WORK ITEM: Images don't belong in the copy. Output the rest of the data exactly.

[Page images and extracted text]
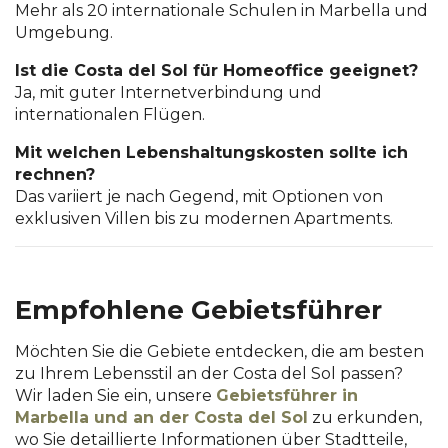
Mehr als 20 internationale Schulen in Marbella und
Umgebung.
Ist die Costa del Sol für Homeoffice geeignet?
Ja, mit guter Internetverbindung und
internationalen Flügen.
Mit welchen Lebenshaltungskosten sollte ich
rechnen?
Das variiert je nach Gegend, mit Optionen von
exklusiven Villen bis zu modernen Apartments.
Empfohlene Gebietsführer
Möchten Sie die Gebiete entdecken, die am besten
zu Ihrem Lebensstil an der Costa del Sol passen?
Wir laden Sie ein, unsere
Gebietsführer in
Marbella und an der Costa del Sol
zu erkunden,
wo Sie detaillierte Informationen über Stadtteile,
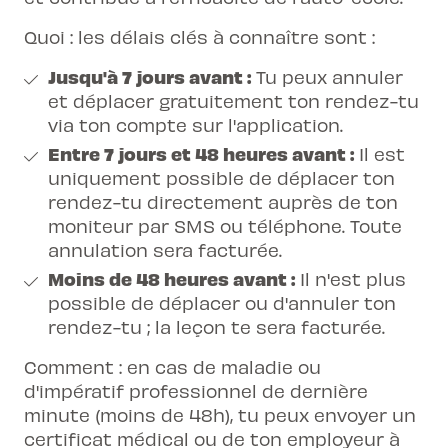
Quoi : les délais clés à connaître sont :
Jusqu'à 7 jours avant :
Tu peux annuler
et déplacer gratuitement ton rendez-tu
via ton compte sur l'application.
Entre 7 jours et 48 heures avant :
Il est
uniquement possible de déplacer ton
rendez-tu directement auprès de ton
moniteur par SMS ou téléphone. Toute
annulation sera facturée.
Moins de 48 heures avant :
Il n'est plus
possible de déplacer ou d'annuler ton
rendez-tu ; la leçon te sera facturée.
Comment : en cas de maladie ou
d'impératif professionnel de dernière
minute (moins de 48h), tu peux envoyer un
certificat médical ou de ton employeur à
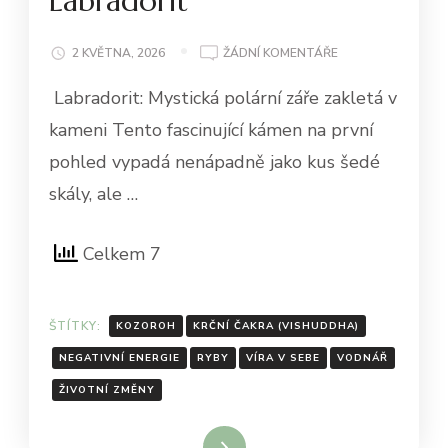
Labradorit
U
2 KVĚTNA, 2026
ŽÁDNÍ KOMENTÁŘE
LABRADORIT
Labradorit: Mystická polární záře zakletá v
kameni Tento fascinující kámen na první
pohled vypadá nenápadně jako kus šedé
skály, ale …
Celkem 7
ŠTÍTKY:
KOZOROH
KRČNÍ ČAKRA (VISHUDDHA)
NEGATIVNÍ ENERGIE
RYBY
VÍRA V SEBE
VODNÁŘ
ŽIVOTNÍ ZMĚNY
Číst celé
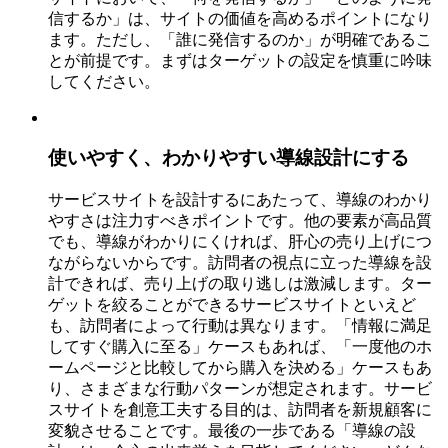
信するか」は、サイトの価値を高めるポイントになり
ます。ただし、「誰に発信するのか」が明確であるこ
とが前提です。まずはターゲットの設定を慎重に吟味
してください。
使いやすく、わかりやすい導線設計にする
サービスサイトを設計するにあたって、導線のわかり
やすさは注力すべきポイントです。他の要素が高品質
でも、導線がわかりにくければ、肝心の売り上げにつ
ながらないからです。訪問者の視点に立った導線を設
計できれば、売り上げの取り逃しは激減します。ター
ゲットを絞ることができるサービスサイトといえど
も、訪問者によって行動は異なります。「情報に満足
してすぐ購入に至る」ケースもあれば、「一度他のホ
ームページと比較してから購入を決める」ケースもあ
り、さまざまな行動パターンが想定されます。サービ
スサイトを創意工夫する目的は、訪問者を新規顧客に
変貌させることです。最後の一歩である「導線の設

RESULT OF THE EXERCISE:
Mehr als 20 internationale Schulen in Marbella und
Umgebung.
Ist die Costa del Sol für Homeoffice geeignet?
Ja, mit guter Internetverbindung und
internationalen Flügen.
Mit welchen Lebenshaltungskosten sollte ich
rechnen?
Das variiert je nach Gegend, mit Optionen von
exklusiven Villen bis zu modernen Apartments.
Empfohlene Gebietsführer
Möchten Sie die Gebiete entdecken, die am besten
zu Ihrem Lebensstil an der Costa del Sol passen?
Wir laden Sie ein, unsere
Gebietsführer in
Marbella und an der Costa del Sol
zu erkunden,
wo Sie detaillierte Informationen über Stadtteile,
Quoi : les délais clés à connaître sont :
Jusqu'à 7 jours avant :
Tu peux annuler
et déplacer gratuitement ton rendez-tu
via ton compte sur l'application.
Entre 7 jours et 48 heures avant :
Il est
uniquement possible de déplacer ton
rendez-tu directement auprès de ton
moniteur par SMS ou téléphone. Toute
annulation sera facturée.
Moins de 48 heures avant :
Il n'est plus
possible de déplacer ou d'annuler ton
rendez-tu ; la leçon te sera facturée.
Comment : en cas de maladie ou
d'impératif professionnel de dernière
minute (moins de 48h), tu peux envoyer un
certificat médical ou de ton employeur à
Labradorit
U
2 KVĚTNA, 2026
ŽÁDNÍ KOMENTÁŘE
LABRADORIT
Labradorit: Mystická polární záře zakletá v
kameni Tento fascinující kámen na první
pohled vypadá nenápadně jako kus šedé
skály, ale …
Celkem 7
ŠTÍTKY:
KOZOROH
KRČNÍ ČAKRA (VISHUDDHA)
NEGATIVNÍ ENERGIE
RYBY
VÍRA V SEBE
VODNÁŘ
ŽIVOTNÍ ZMĚNY
Číst celé
信するか」は、サイトの価値を高めるポイントになり
ます。ただし、「誰に発信するのか」が明確であるこ
とが前提です。まずはターゲットの設定を慎重に吟味
してください。
使いやすく、わかりやすい導線設計にする
サービスサイトを設計するにあたって、導線のわかり
やすさは注力すべきポイントです。他の要素が高品質
でも、導線がわかりにくければ、肝心の売り上げにつ
ながらないからです。訪問者の視点に立った導線を設
計できれば、売り上げの取り逃しは激減します。ター
ゲットを絞ることができるサービスサイトといえど
も、訪問者によって行動は異なります。「情報に満足
してすぐ購入に至る」ケースもあれば、「一度他のホ
ームページと比較してから購入を決める」ケースもあ
り、さまざまな行動パターンが想定されます。サービ
スサイトを創意工夫する目的は、訪問者を新規顧客に
変貌させることです。最後の一歩である「導線の設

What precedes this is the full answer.